Nada mejor para animarme y disfrutar el día, que ver a través de la ventana de mi estudio literario, mis ojos no dejan de maravillarse por el verde vida que nos ofrece la naturaleza; pero, no vaya a pensar usted que me encuentro disfrutando mis vacaciones en una siempre anhelada casa de campo, no, lo que me inyecta energía positiva, son las cuatro plantas que me han acompañado en los últimos cuarenta años de mi vida matrimonial.

La primera de ellas fue un regalo de mi madre, es una hermosa y añosa palma de la que suelen llamar cola de pescado, me la obsequió para adornar mi consultorio privado el día que lo inauguré.

La segunda es una Galatea producto de una poda del jardín de mi progenitora.

La tercera de ellas, es una variedad de Galatea de hojas más pequeñas, se la obsequió a mi esposa su madre, mi querida suegrita.

El cuarto, es un helecho real, cuya poda me regalara una vecina, que la verdad, pensé que no prendería porque constaba de una sola hoja, pero, hoy por hoy me siento orgulloso de su esplendor.

Pues bien, quién no podría estar inspirado por tan hermoso escenario, a mí me basta, incluso, para echar a volar mi imaginación, y entonces, introducirme de lleno en la espesura del bosque de mi infancia y mi juventud, allá donde se desprendía el olor a hojarasca húmeda al pisarla, o donde el roce a cualquier arbusto, generaba un aroma imposible de olvidar.

En fin, mi recorrido por aquellos maravillosos parajes siempre me invitaba a soñar despierto y con ello me obligaba a buscar un espacio muy especial entre hierba para recostarme, cerrar los ojos y describir en mi mente aquello que más tarde daría origen al libro de “Las Mil y una Anécdotas” cuyas páginas comparto con ustedes mis estimados lectores los sábados.

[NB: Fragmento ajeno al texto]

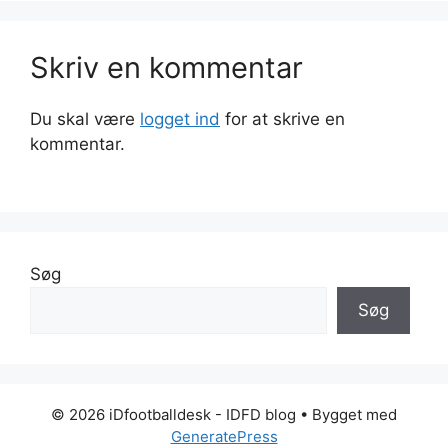
Skriv en kommentar
Du skal være
logget ind
for at skrive en
kommentar.
Søg
Søg
© 2026 iDfootballdesk - IDFD blog
• Bygget med
GeneratePress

Recuerdo que había lugares cuya espesura no permitía que se filtraran lo rayos de sol, entonces, fácilmente se pasaba de un estado de luz a una semioscuridad que asociada a los relatos de los habitantes de San Francisco Santiago N.L., intimidaba al más valiente caminante, con aquellos senderos que no eran frecuentados con tanta regularidad, de hecho, decían que era propiedad privada, pero como todo buen vecino, había paso libre para trasladarse por aquel paraje al que la gente le llamaba “El ojo de agua”, del cual, posteriormente hice un poema que más tarde le agradó a un talentoso músico victorense, quien lo convirtió en una canción.